Taking Charge To Reach New Heights

Route setters: Shauna Coxsey and Emma Twyford are leading the way in the UK to create opportunities for women in the climbing world

By Hannah Bailey

Even if you don’t know much about climbing (and there is a lot to know, including a whole dictionary of terms) the names Shauna Coxsey and Emma Twyford may ring a bell. They are two of the biggest current climbers on the UK scene; Emma known for her trad climbing and a record-breaking “Big Bang” climb in 2019. Whilst Shauna is a boulder World Champion who represented team GB in the historical Tokyo Olympic Games which included climbing for the first time this year.

Shauna swinging from climbing wall
Boulder World Champion, Shauna Coxsey.
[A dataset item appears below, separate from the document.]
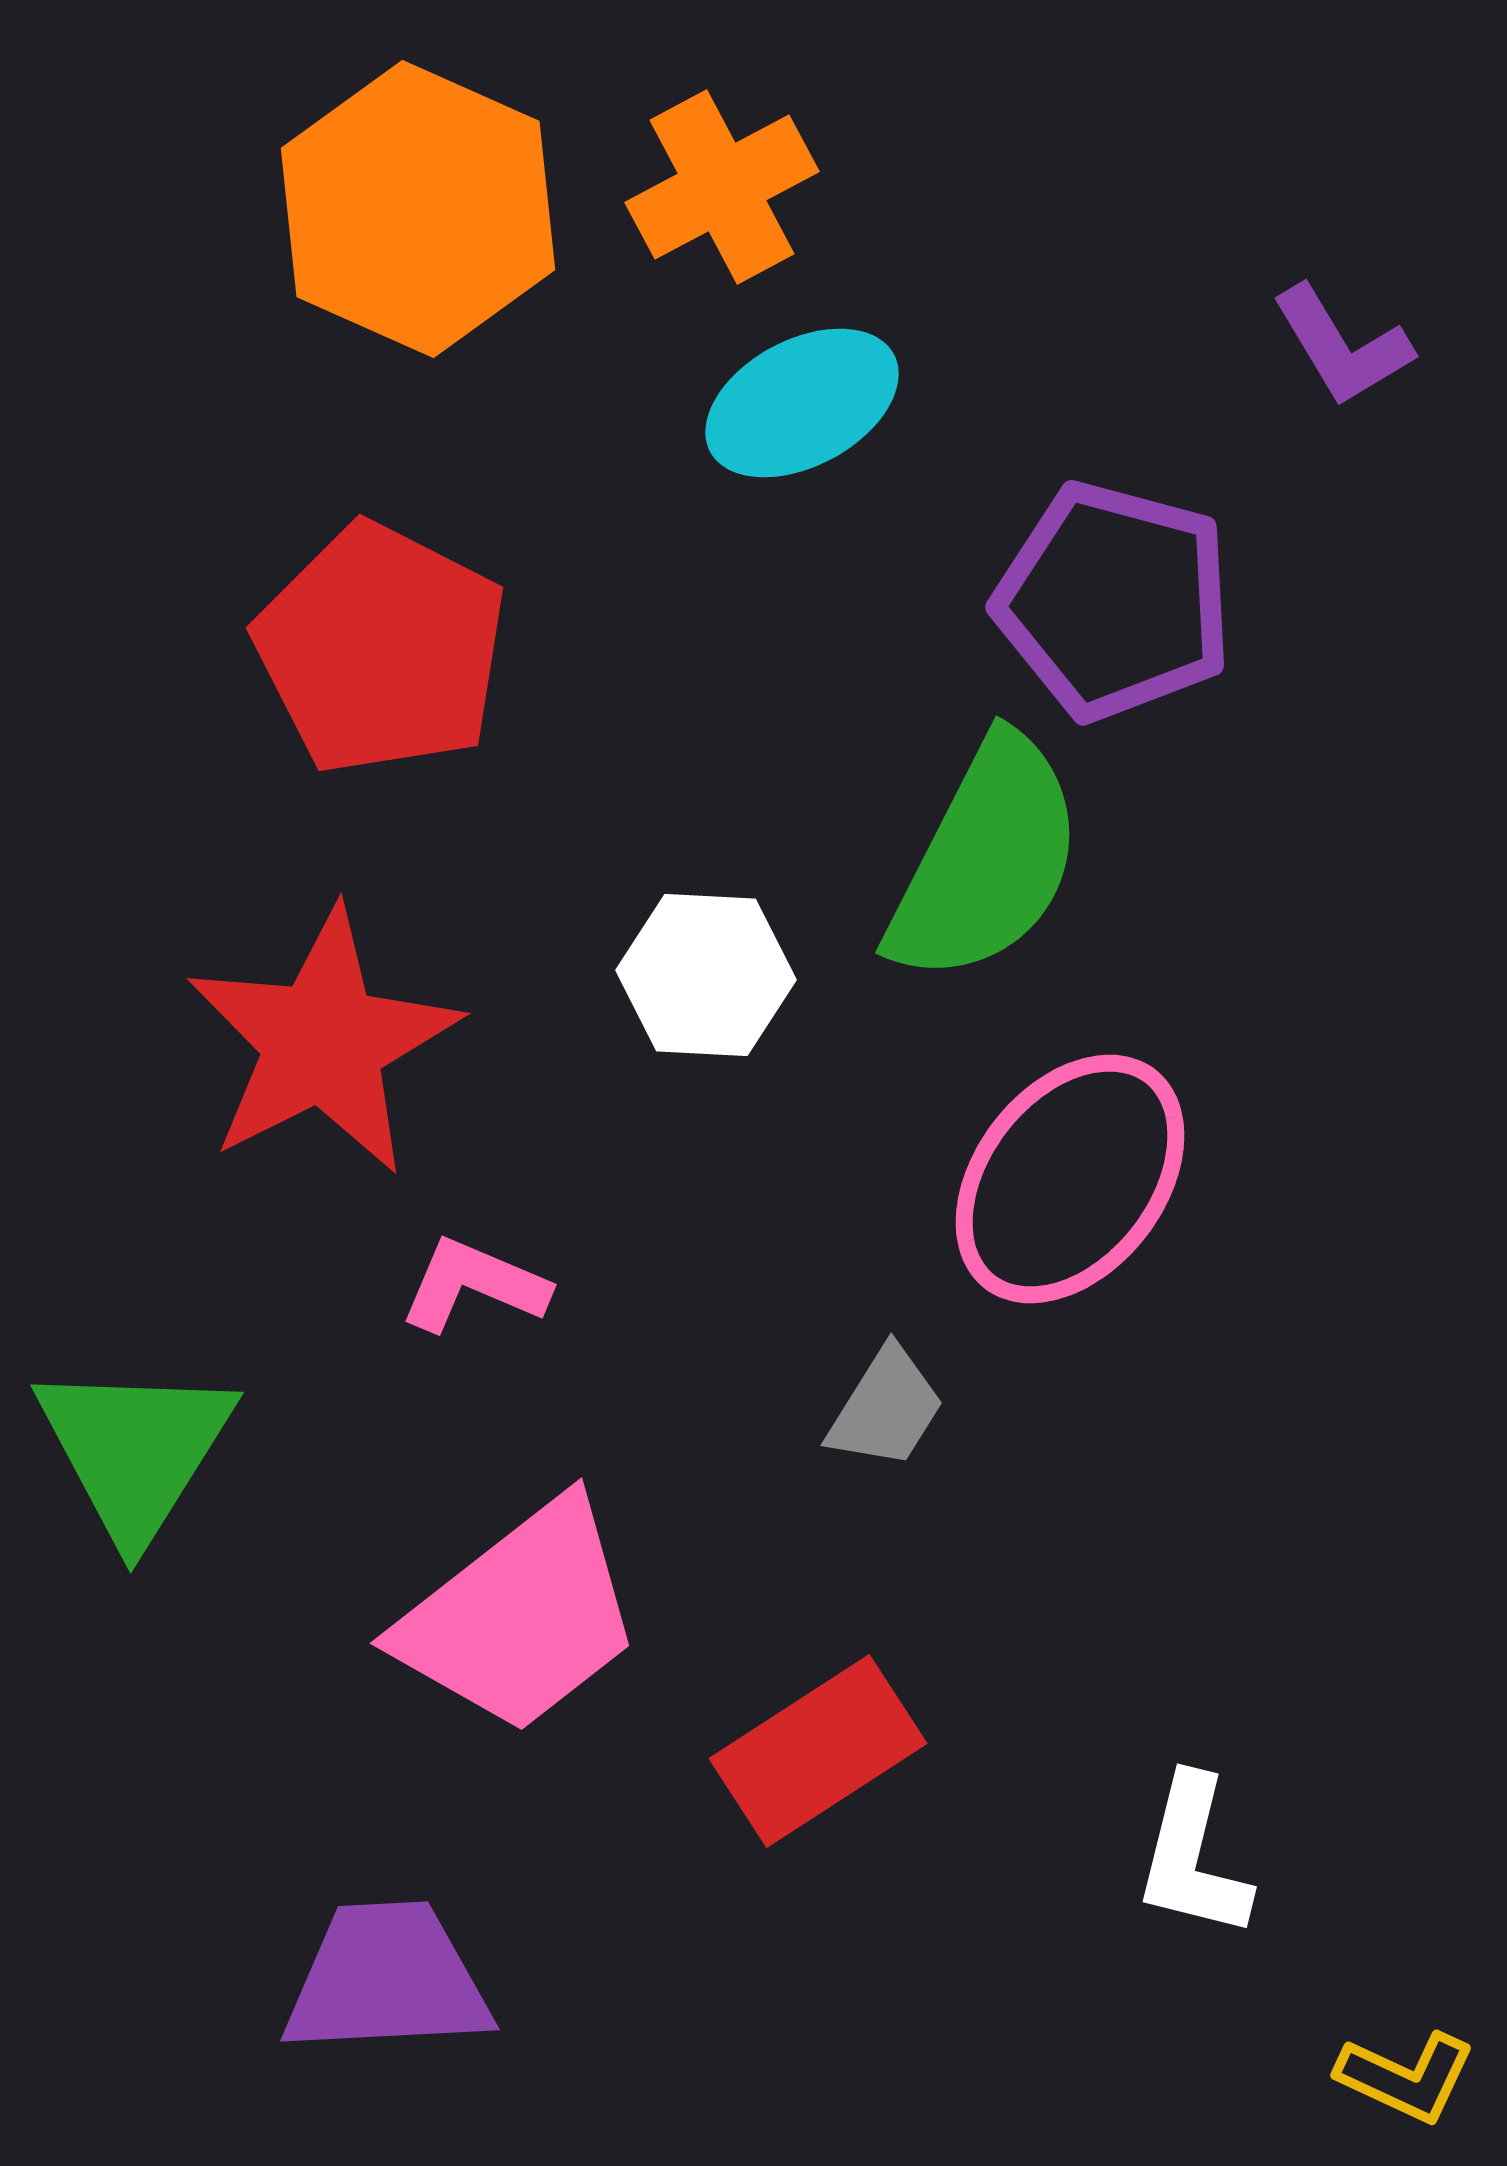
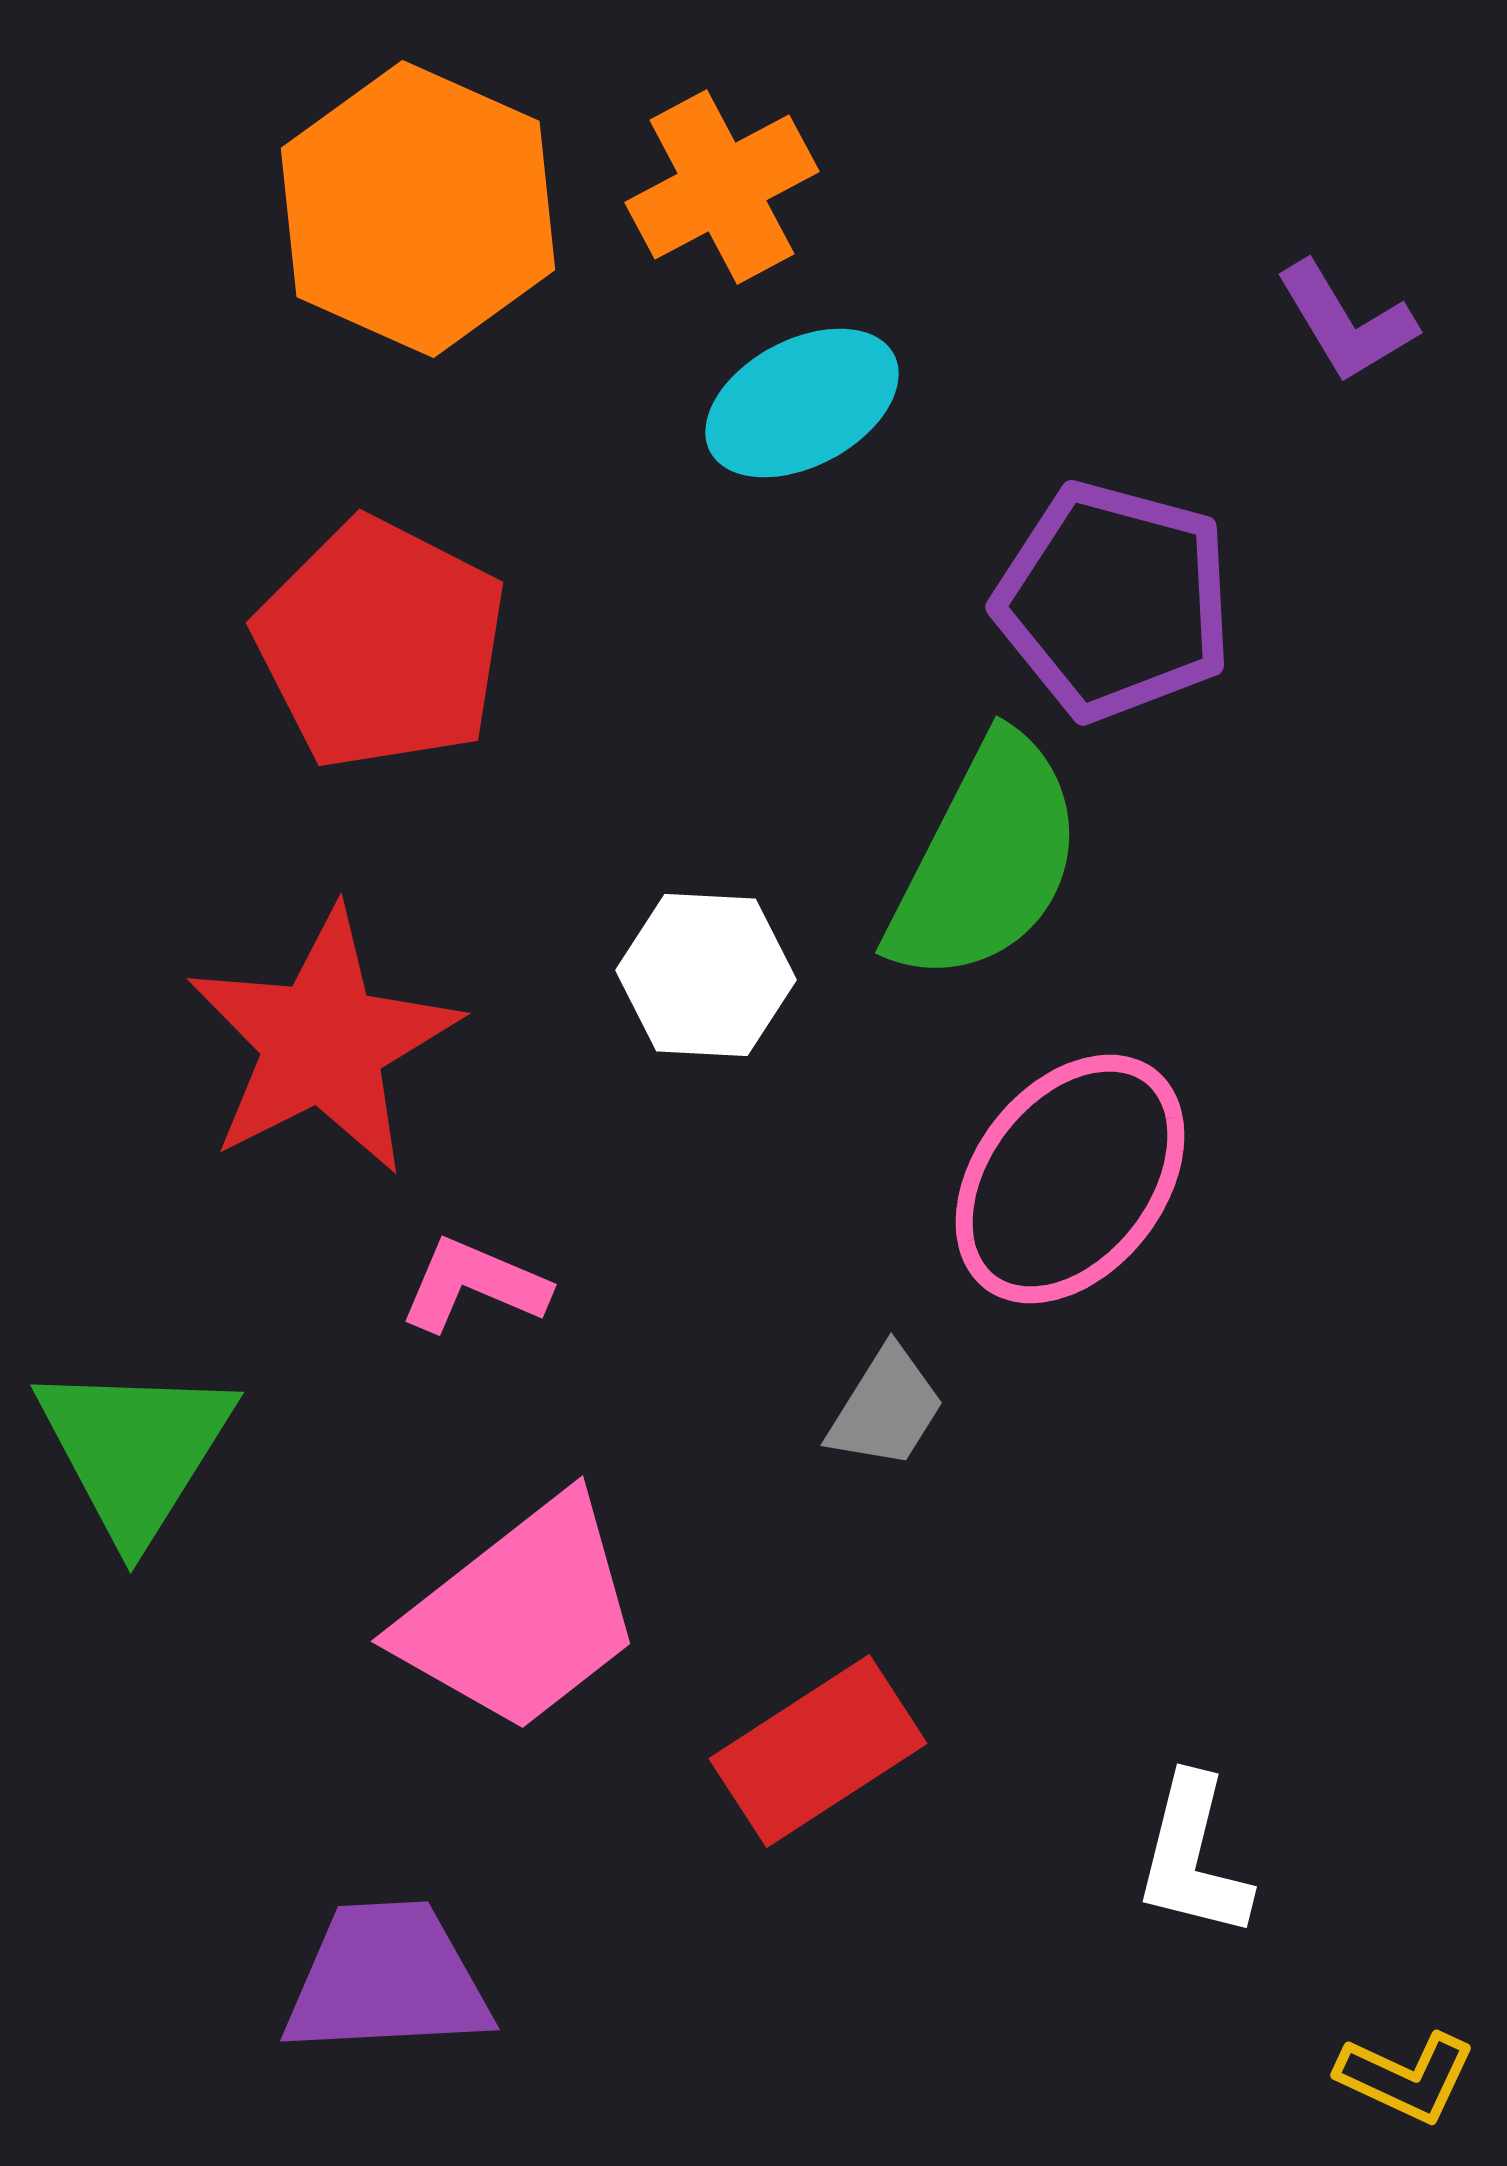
purple L-shape: moved 4 px right, 24 px up
red pentagon: moved 5 px up
pink trapezoid: moved 1 px right, 2 px up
Photography by Matthew Bird.

They have set very different routes in their own professional climbing careers, which both span over 25 years. That’s half a century of experience, perspective, hard graft and passion between them. Their similarities go beyond simply their success in the sport of climbing, with both Emma and Shauna working tirelessly and passionately to create opportunities and space for more women in the climbing world. Whether you have never climbed before or you have set your sights on becoming a freelance route setter (a person who designs climbing wall routes), Shauna and Emma are two great spokespeople for forging your own route into climbing and up the wall.

Emma climbing up wall outdoors
Emma Twyford has been climbing for over 25 years. Photography by Ray Wood.

As a professional climber, a Patagonia Ambassador and a freelance route setter, Emma is a unicorn in the industry.“I was incredibly lucky to start outside on traditional rock routes in the Lake District. I think a love of being outdoors was ingrained into me from a very young age and this kept my passion for climbing alive,” she says. Emma has been climbing now for over 25 years and although she spent time on the competitive circuit it was never really for her. The draw of the outdoors was always on her mind, and when she was 24, working full-time and training hard, she realised her love of climbing had evaporated. “In some ways leaving competitions behind was the easiest decision I’d ever made.” she says. “My climbing skyrocketed after that because I was pursuing my genuine love for climbing.” She has gone on to do so much it’s hard to know where to start, but perhaps a good place is with her career highlight and one for the record books. In 2019 she climbed her hardest route to date, The Big Bang (9a). In doing so she became the first British woman to climb this grade. It was a momentous feat.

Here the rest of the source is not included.